Here are our top tips for storing and caring for your workwear to get the best performance out of it, and keep your team safe for longer.
1. Avoid damp surfaces and direct sunlight
Damp environments and direct light sources can both drastically impact wearability and decrease the lifespan of workwear and PPE. Damp surfaces can cause the fabric to become wet, making it more likely to rot and depreciate in quality over time. Direct sunlight contains UV rays which can cause discolouration of workwear and degrade the fabric.
Therefore, when storing PPE and workwear, avoid both damp surfaces and direct sunlight. Ensure you provide your employees with an allocated storage space away from light and damp and set expectations for staff to use this space to store their items.
2. Hang workwear where possible
Where possible, workwear should be hung up on hangers when not in use. This is essential for any damp items – such as items that have been worn in wet weather conditions – as if left screwed up, the wet fabric can start to rot and deteriorate. However, all workwear will benefit from being hung up as this reduces the risk of contamination from other harmful substances such as chemicals and oil spills.
As an employer, having hooks or rails in the set place for workers to store their workwear is a great idea to encourage staff to care for their PPE properly.

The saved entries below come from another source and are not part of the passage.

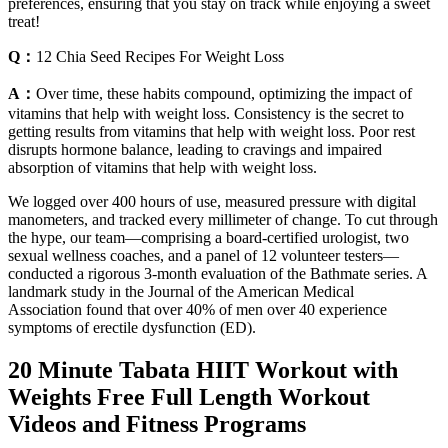
preferences, ensuring that you stay on track while enjoying a sweet
treat!
Q：
12 Chia Seed Recipes For Weight Loss
A：
Over time, these habits compound, optimizing the impact of
vitamins that help with weight loss. Consistency is the secret to
getting results from vitamins that help with weight loss. Poor rest
disrupts hormone balance, leading to cravings and impaired
absorption of vitamins that help with weight loss.
We logged over 400 hours of use, measured pressure with digital
manometers, and tracked every millimeter of change. To cut through
the hype, our team—comprising a board-certified urologist, two
sexual wellness coaches, and a panel of 12 volunteer testers—
conducted a rigorous 3-month evaluation of the Bathmate series. A
landmark study in the Journal of the American Medical
Association found that over 40% of men over 40 experience
symptoms of erectile dysfunction (ED).
20 Minute Tabata HIIT Workout with
Weights Free Full Length Workout
Videos and Fitness Programs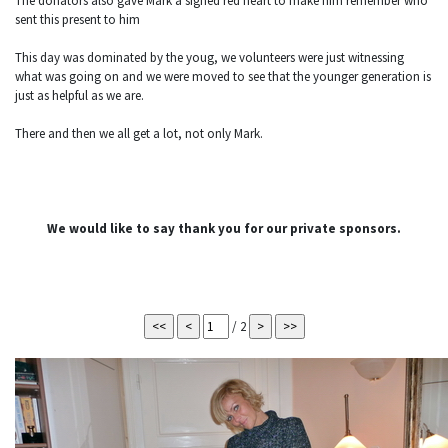
The donators also gave Mark a signed red heart to make him remember who
sent this present to him
This day was dominated by the youg, we volunteers were just witnessing
what was going on and we were moved to see that the younger generation is
just as helpful as we are.
There and then we all get a lot, not only Mark.
We would like to say thank you for our private sponsors.
/ 2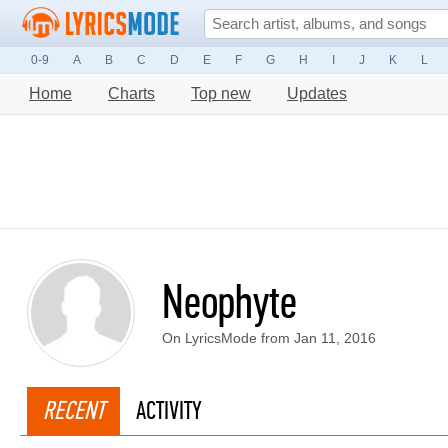
0-9
A
B
C
D
E
F
G
H
I
J
K
L
Home
Charts
Top new
Updates
Neophyte
On LyricsMode from Jan 11, 2016
RECENT
ACTIVITY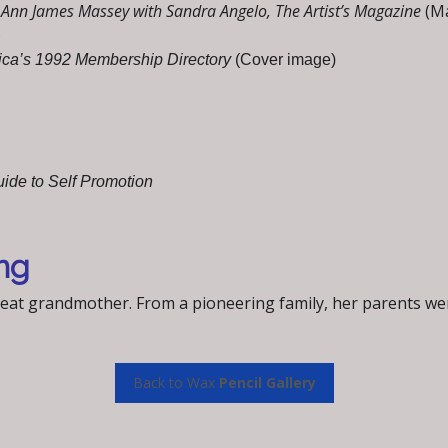
y Ann James Massey with Sandra Angelo, The Artist’s Magazine
(M
)
rica’s 1992 Membership Directory
(Cover image)
uide to Self Promotion
ng
reat grandmother. From a pioneering family, her parents 
Back to Wax
Pencil Gallery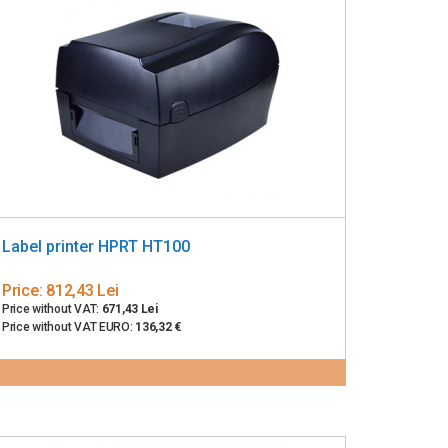
Label printer HPRT HT100
Price:
812,43 Lei
Price without VAT:
671,43 Lei
Price without VAT EURO:
136,32 €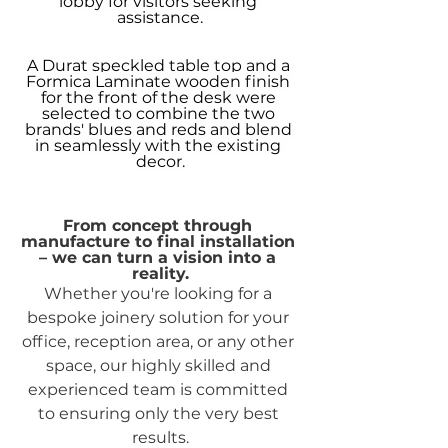
lobby for visitors seeking 
assistance.
A Durat speckled table top and a 
Formica Laminate wooden finish 
for the front of the desk were 
selected to combine the two 
brands' blues and reds and blend 
in seamlessly with the existing 
decor.
From concept through 
manufacture to final installation 
– we can turn a vision into a 
reality.
Whether you're looking for a 
bespoke joinery solution for your 
office, reception area, or any other 
space, our highly skilled and 
experienced team is committed 
to ensuring only the very best 
results.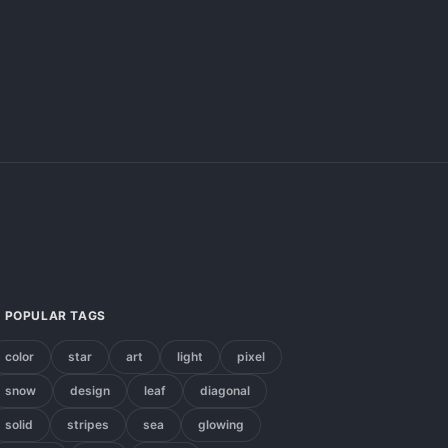
POPULAR TAGS
color
star
art
light
pixel
snow
design
leaf
diagonal
solid
stripes
sea
glowing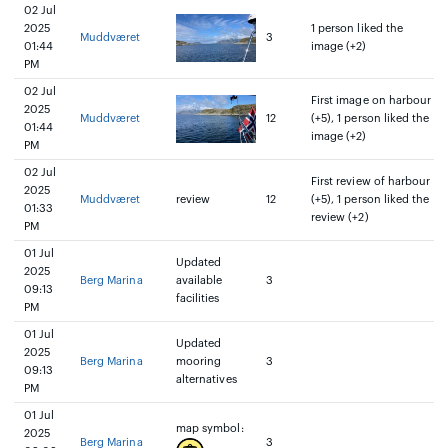
02 Jul
2025
1 person liked the
Muddværet
3
01:44
image (+2)
PM
02 Jul
First image on harbour
2025
Muddværet
12
(+5), 1 person liked the
01:44
image (+2)
PM
02 Jul
First review of harbour
2025
Muddværet
review
12
(+5), 1 person liked the
01:33
review (+2)
PM
01 Jul
Updated
2025
Berg Marina
available
3
09:13
facilities
PM
01 Jul
Updated
2025
Berg Marina
mooring
3
09:13
alternatives
PM
01 Jul
map symbol:
2025
Berg Marina
3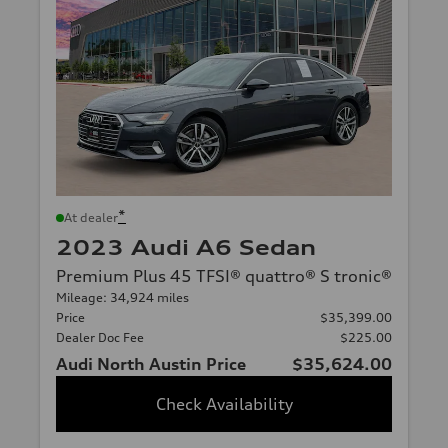
*
At dealer
2023 Audi A6 Sedan
Premium Plus 45 TFSI® quattro® S tronic®
Mileage: 34,924 miles
Price
$35,399.00
Dealer Doc Fee
$225.00
Audi North Austin Price
$35,624.00
Check Availability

This also makes PPE inspections easier and will reduce the amount of workwear and PPE that goes missing.
3. Complete regular maintenance checks
Aside from these storage tips, you will also need to routinely check workwear and PPE for signs of damage both before and after use. Minor faults in items can usually be fixed easily, but damage gone unnoticed could lead to the item becoming irreparable. A member of staff who is trained in PPE legislation and its effectiveness at work should be responsible for this, but all staff can help by reporting any damage as soon as possible. Any items with even minor damage should not be used until the problem is rectified to help prevent any further deterioration or harm to the wearer.